"A chaque incident à Bruxelles, le débat dérape"

"C’est très frustrant d’être chaque fois obligée de défendre toute une ville lorsqu’intervient un incident à Bruxelles," a déclaré, mercredi à la VRT, Ans Persoons (SP.A) l’Echevine des Affaires néerlandophones à la Ville de Bruxelles. Elle estime que lors de chaque débat sur Bruxelles, il manque cruellement de nuances.

La nuit précédant le réveillon du Nouvel An, un jeune homme de 24 ans s’est fait tirer dessus alors qu’il circulait à vélo dans le bas de la chaussée de Ninove, près du canal à Molenbeek-Saint-Jean.

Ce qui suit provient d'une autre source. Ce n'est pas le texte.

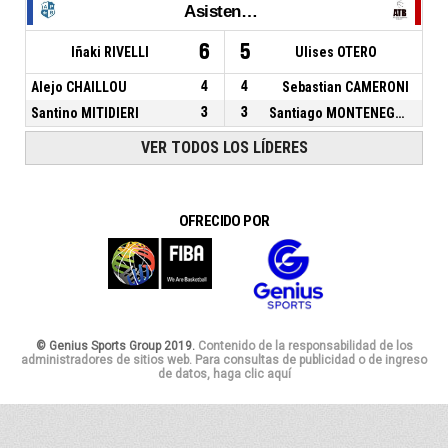
Asistencias
6
5
Iñaki RIVELLI
Ulises OTERO
Alejo CHAILLOU
4
4
Sebastian CAMERONI
Santino MITIDIERI
3
3
Santiago MONTENEGRO
VER TODOS LOS LÍDERES
OFRECIDO POR
© Genius Sports Group 2019.
Contenido de la responsabilidad de los
administradores de sitios web. Para consultas de publicidad o de ingreso
de datos, haga clic aquí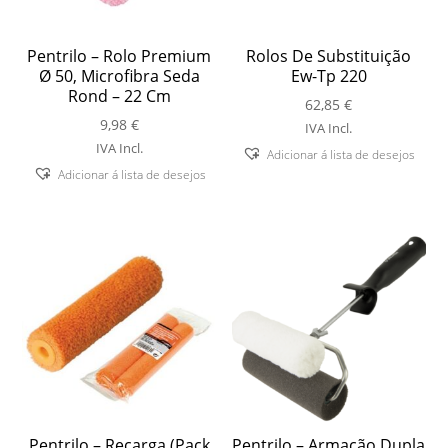
Pentrilo – Rolo Premium
Rolos De Substituição
Ø 50, Microfibra Seda
Ew-Tp 220
Rond – 22 Cm
62,85
€
9,98
€
IVA Incl.
IVA Incl.
Adicionar á lista de desejos
Adicionar á lista de desejos
Pentrilo – Recarga (Pack
Pentrilo – Armação Dupla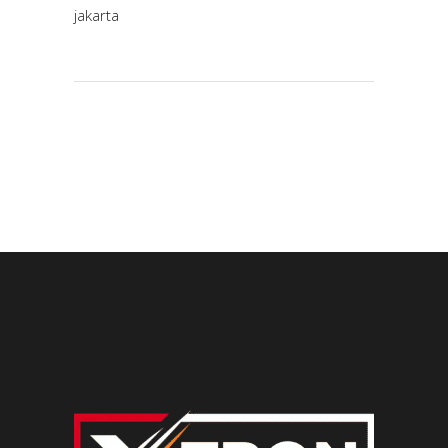
jakarta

Frederika Del Nero animatrice de l’émission Nightcall de Studio Brussel et colocataire du jeune homme a publié une carte blanche dans De Morgen (traduite dans Le Soir). Ensuite le débat a été lancé avec notamment les déclarations du journaliste de la VRT Riadh Bahri. Pour de nombreuses personnes interrogées sur les plateaux de télévisions Bruxelles apparaît comme une ville invivable alors que de nombreux Bruxellois se sentent rejetés.

Ans Persoons est surtout choquée par le manque de nuance dans ce débat. "Lorsque quelque chose arrive à Bruxelles, le débat déraille presque immédiatement. Nous ne sommes tout de même pas une bande de masochistes. Tous ceux qui aiment Bruxelles se rendent très bien compte de ce qui ne va pas et voient les problèmes mais se rendent compte aussi que ce n’est pas si simple à résoudre".

Et l'échevine d'ajouter: "Je ne dis pas que des portefeuilles ne sont pas volés et que des parebrises de voitures ne sont pas brisés, nous en avons beaucoup trop, mais la violence qui s’est exprimée à la Porte de Ninove, la semaine dernière, reste heureusement exceptionnelle même dans une grande ville comme Bruxelles".

"Chaque problème d’insécurité est un problème de trop, mais Bruxelles n’est pas une ville à risque".

Ce qui la dérange surtout en tant que politicienne bruxelloise c’est d’être toujours obligée de se justifier. "Lorsqu’un incident survient à Bruxelles, vous êtes obligée de défendre toute une ville. Je pense que c’est quelque chose qui frustre de nombreuses personnes. Or, de nombreux petits projets positifs existent mais on n’en parle jamais dans les médias. C’est toujours le même cliché: nous et ceux qui ne sont pas comme nous, à savoir, les personnes d’origine immigrée – alors que nous ne le ressentons pas du tout comme ça".